## Directions
Please copy the entries below word for word.

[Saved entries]

---+---

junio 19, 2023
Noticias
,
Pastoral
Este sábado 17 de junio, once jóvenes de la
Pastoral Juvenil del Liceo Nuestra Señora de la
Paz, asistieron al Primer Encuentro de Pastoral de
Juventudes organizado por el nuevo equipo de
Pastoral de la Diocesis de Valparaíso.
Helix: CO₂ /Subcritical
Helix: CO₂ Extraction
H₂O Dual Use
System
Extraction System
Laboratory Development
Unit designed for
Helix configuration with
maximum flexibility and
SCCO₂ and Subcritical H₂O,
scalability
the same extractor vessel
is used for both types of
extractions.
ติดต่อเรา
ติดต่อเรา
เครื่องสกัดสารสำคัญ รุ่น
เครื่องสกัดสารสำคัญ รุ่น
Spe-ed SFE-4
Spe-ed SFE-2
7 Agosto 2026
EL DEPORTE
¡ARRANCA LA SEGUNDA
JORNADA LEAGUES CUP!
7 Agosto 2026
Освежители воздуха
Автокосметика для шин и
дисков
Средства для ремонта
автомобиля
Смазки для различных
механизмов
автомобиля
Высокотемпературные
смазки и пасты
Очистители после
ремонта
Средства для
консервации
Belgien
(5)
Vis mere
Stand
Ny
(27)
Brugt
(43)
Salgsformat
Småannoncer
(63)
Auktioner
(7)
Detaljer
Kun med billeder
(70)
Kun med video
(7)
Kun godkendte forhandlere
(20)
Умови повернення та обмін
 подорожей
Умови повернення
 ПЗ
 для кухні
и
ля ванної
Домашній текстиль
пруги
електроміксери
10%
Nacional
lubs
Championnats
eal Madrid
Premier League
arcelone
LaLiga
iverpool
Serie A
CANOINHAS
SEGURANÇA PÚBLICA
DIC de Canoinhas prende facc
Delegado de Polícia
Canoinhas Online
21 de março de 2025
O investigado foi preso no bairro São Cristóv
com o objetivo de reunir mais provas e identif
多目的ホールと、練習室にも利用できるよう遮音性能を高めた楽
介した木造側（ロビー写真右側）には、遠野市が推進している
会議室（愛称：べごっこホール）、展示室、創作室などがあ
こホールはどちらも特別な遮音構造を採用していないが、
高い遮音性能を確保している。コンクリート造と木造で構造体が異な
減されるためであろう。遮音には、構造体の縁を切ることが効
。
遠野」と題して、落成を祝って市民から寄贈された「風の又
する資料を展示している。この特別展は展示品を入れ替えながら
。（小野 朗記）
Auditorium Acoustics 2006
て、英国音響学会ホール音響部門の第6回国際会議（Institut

---+---

## The completed task
junio 19, 2023
Noticias
,
Pastoral
Este sábado 17 de junio, once jóvenes de la
Pastoral Juvenil del Liceo Nuestra Señora de la
Paz, asistieron al Primer Encuentro de Pastoral de
Juventudes organizado por el nuevo equipo de
Pastoral de la Diocesis de Valparaíso.
Helix: CO₂ /Subcritical
Helix: CO₂ Extraction
H₂O Dual Use
System
Extraction System
Laboratory Development
Unit designed for
Helix configuration with
maximum flexibility and
SCCO₂ and Subcritical H₂O,
scalability
the same extractor vessel
is used for both types of
extractions.
ติดต่อเรา
ติดต่อเรา
เครื่องสกัดสารสำคัญ รุ่น
เครื่องสกัดสารสำคัญ รุ่น
Spe-ed SFE-4
Spe-ed SFE-2
7 Agosto 2026
EL DEPORTE
¡ARRANCA LA SEGUNDA
JORNADA LEAGUES CUP!
7 Agosto 2026
Освежители воздуха
Автокосметика для шин и
дисков
Средства для ремонта
автомобиля
Смазки для различных
механизмов
автомобиля
Высокотемпературные
смазки и пасты
Очистители после
ремонта
Средства для
консервации
Belgien
(5)
Vis mere
Stand
Ny
(27)
Brugt
(43)
Salgsformat
Småannoncer
(63)
Auktioner
(7)
Detaljer
Kun med billeder
(70)
Kun med video
(7)
Kun godkendte forhandlere
(20)
Умови повернення та обмін
 подорожей
Умови повернення
 ПЗ
 для кухні
и
ля ванної
Домашній текстиль
пруги
електроміксери
10%
Nacional
lubs
Championnats
eal Madrid
Premier League
arcelone
LaLiga
iverpool
Serie A
CANOINHAS
SEGURANÇA PÚBLICA
DIC de Canoinhas prende facc
Delegado de Polícia
Canoinhas Online
21 de março de 2025
O investigado foi preso no bairro São Cristóv
com o objetivo de reunir mais provas e identif
多目的ホールと、練習室にも利用できるよう遮音性能を高めた楽
介した木造側（ロビー写真右側）には、遠野市が推進している
会議室（愛称：べごっこホール）、展示室、創作室などがあ
こホールはどちらも特別な遮音構造を採用していないが、
高い遮音性能を確保している。コンクリート造と木造で構造体が異な
減されるためであろう。遮音には、構造体の縁を切ることが効
。
遠野」と題して、落成を祝って市民から寄贈された「風の又
する資料を展示している。この特別展は展示品を入れ替えながら
。（小野 朗記）
Auditorium Acoustics 2006
て、英国音響学会ホール音響部門の第6回国際会議（Institut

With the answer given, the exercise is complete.